==== SUPPLIED MATERIAL
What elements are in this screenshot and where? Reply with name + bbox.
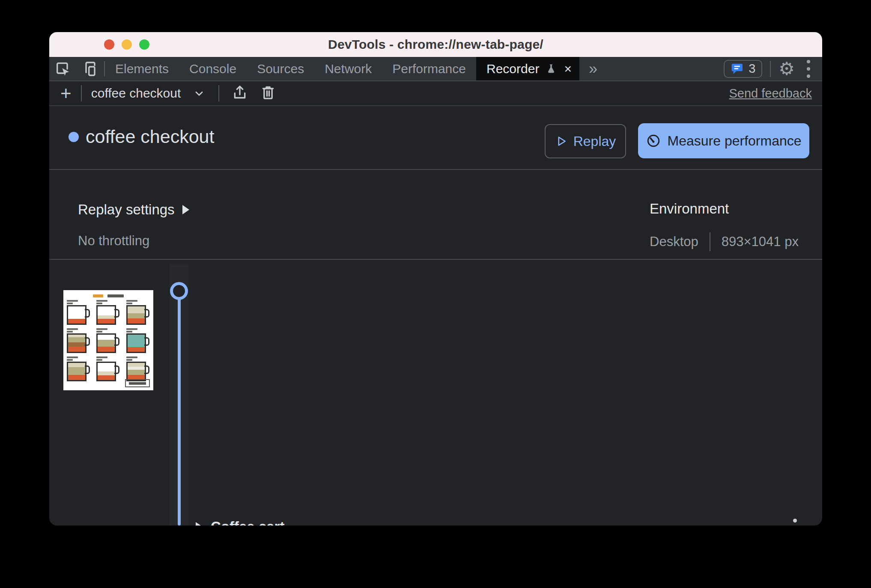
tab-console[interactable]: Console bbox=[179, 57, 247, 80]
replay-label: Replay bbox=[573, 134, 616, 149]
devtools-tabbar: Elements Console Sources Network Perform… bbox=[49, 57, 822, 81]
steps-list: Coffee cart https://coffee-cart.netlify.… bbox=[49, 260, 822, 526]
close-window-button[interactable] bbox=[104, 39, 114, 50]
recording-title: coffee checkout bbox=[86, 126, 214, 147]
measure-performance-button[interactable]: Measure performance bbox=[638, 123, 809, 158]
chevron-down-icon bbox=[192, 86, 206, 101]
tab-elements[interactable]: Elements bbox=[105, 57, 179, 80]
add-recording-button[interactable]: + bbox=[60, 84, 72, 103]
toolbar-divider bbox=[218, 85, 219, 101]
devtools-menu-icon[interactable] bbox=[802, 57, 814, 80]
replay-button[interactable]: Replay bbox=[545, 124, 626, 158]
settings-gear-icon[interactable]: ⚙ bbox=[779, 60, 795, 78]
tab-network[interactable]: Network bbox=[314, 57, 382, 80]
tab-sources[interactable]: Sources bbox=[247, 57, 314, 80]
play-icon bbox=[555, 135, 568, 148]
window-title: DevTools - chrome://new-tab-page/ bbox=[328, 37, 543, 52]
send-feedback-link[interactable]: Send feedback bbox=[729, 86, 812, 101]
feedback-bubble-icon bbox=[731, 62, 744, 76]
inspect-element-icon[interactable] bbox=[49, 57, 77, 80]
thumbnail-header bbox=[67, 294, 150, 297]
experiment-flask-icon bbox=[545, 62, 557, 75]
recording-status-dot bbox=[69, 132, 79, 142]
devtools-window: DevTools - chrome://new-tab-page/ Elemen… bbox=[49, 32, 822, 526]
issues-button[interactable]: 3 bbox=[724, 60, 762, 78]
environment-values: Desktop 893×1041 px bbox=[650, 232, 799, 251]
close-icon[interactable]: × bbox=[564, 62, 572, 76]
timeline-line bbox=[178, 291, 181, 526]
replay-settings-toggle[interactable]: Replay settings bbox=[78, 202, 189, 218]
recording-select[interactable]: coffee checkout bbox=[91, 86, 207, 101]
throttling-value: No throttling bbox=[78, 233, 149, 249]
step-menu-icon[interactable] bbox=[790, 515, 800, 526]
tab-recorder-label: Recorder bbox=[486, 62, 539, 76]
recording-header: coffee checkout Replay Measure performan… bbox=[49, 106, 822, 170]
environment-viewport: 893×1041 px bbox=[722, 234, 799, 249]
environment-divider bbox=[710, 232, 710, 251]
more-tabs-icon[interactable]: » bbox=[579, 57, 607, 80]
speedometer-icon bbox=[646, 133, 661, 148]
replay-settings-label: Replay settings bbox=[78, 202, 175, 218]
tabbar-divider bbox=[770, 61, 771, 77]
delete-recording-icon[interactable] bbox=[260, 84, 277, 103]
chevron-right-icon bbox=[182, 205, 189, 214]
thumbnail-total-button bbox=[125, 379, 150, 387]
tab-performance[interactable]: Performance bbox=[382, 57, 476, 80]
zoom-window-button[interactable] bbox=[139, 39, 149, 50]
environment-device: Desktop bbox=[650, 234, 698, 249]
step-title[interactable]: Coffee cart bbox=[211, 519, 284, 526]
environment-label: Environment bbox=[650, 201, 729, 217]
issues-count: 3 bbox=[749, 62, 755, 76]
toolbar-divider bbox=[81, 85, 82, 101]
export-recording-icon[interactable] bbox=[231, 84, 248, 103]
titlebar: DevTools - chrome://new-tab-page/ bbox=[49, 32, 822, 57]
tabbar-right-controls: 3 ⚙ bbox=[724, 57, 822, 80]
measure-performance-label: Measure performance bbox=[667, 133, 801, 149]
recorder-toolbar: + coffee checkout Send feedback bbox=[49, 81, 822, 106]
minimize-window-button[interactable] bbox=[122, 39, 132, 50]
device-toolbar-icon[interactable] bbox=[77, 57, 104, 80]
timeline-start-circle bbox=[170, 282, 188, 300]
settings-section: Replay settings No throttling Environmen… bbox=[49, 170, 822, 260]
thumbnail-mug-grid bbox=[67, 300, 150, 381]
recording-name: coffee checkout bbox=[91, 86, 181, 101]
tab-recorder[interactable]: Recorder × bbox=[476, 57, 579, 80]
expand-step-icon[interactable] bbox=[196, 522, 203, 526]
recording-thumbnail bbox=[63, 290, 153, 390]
========
==== SUPPLIED MATERIAL
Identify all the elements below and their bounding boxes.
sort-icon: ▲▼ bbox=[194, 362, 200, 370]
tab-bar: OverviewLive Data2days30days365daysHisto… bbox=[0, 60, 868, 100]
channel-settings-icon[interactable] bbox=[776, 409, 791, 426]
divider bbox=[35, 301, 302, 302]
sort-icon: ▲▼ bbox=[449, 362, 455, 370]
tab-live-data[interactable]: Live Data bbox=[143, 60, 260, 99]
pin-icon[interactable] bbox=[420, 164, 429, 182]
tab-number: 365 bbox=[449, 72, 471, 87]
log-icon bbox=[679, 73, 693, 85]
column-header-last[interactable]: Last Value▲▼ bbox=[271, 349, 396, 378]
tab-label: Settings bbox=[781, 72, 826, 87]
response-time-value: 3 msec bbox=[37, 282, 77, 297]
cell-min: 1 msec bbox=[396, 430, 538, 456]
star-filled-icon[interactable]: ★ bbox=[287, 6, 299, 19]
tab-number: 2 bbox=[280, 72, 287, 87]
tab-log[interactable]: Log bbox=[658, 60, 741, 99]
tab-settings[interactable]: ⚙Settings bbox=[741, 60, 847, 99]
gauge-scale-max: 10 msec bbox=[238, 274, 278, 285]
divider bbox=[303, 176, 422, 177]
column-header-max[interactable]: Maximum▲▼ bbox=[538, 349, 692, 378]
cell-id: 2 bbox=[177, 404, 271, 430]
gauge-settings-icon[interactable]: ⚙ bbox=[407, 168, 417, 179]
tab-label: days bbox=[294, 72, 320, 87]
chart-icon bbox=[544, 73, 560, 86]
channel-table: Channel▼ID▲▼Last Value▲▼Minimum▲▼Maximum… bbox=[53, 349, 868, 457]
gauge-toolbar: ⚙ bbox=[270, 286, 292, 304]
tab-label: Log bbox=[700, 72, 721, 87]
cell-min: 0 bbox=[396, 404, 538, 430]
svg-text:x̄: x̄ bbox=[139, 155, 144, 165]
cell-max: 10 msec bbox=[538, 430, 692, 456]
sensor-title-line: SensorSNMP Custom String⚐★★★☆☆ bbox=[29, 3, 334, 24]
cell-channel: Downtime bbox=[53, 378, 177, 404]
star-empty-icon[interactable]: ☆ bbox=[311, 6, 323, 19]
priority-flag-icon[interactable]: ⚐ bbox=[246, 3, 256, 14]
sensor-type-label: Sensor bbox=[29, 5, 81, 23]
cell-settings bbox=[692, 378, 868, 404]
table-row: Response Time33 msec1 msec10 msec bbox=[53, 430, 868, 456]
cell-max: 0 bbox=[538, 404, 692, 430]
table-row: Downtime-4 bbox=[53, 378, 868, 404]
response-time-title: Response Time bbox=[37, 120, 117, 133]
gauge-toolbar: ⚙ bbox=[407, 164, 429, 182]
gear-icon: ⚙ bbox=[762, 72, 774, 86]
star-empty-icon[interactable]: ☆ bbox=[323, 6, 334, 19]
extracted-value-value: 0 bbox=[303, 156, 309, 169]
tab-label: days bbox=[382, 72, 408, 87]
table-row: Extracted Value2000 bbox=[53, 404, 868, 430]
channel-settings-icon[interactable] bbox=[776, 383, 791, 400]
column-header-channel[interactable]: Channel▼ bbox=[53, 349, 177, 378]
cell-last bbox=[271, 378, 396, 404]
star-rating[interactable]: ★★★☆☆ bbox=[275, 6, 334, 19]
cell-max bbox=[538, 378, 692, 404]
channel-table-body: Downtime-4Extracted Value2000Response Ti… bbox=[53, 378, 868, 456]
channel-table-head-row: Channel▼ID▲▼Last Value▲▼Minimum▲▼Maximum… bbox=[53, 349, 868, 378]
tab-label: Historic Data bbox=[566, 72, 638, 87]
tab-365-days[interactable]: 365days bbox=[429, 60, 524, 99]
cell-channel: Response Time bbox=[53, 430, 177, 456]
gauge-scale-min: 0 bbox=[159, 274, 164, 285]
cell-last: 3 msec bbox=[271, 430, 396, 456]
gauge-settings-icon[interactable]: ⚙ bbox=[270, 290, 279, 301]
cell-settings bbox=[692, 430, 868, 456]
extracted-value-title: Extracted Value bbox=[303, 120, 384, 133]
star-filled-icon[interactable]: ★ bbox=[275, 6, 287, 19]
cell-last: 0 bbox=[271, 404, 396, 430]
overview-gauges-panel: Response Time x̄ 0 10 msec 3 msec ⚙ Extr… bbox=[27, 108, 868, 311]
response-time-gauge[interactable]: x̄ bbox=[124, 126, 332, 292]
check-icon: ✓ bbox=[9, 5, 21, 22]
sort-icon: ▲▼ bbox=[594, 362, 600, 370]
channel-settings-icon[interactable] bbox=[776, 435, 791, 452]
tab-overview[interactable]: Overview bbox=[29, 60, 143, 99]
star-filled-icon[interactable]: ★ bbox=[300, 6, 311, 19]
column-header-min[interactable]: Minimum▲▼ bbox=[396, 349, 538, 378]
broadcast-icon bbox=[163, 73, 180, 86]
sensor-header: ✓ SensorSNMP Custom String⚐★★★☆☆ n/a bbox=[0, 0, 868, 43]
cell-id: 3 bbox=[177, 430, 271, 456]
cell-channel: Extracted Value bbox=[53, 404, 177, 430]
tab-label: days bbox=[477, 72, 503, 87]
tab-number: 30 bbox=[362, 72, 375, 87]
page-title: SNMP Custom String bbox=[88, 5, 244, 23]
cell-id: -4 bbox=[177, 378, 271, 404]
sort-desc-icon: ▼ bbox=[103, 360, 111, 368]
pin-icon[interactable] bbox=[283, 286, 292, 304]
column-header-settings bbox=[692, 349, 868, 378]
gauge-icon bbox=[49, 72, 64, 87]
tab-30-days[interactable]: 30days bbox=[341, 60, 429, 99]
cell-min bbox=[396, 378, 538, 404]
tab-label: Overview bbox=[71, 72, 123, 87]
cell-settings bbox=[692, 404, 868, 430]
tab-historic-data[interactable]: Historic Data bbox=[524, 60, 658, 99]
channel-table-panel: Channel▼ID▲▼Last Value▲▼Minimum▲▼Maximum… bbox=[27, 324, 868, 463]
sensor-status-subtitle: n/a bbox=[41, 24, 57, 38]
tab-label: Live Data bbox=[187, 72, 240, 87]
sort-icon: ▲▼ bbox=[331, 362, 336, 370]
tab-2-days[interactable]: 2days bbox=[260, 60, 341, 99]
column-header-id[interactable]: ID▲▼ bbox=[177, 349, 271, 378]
========
§ **YOUR TASK**
Work through the material and count the lines containing "Custom". Answer with the number alone.

§ **THE COMPLETED TASK**
3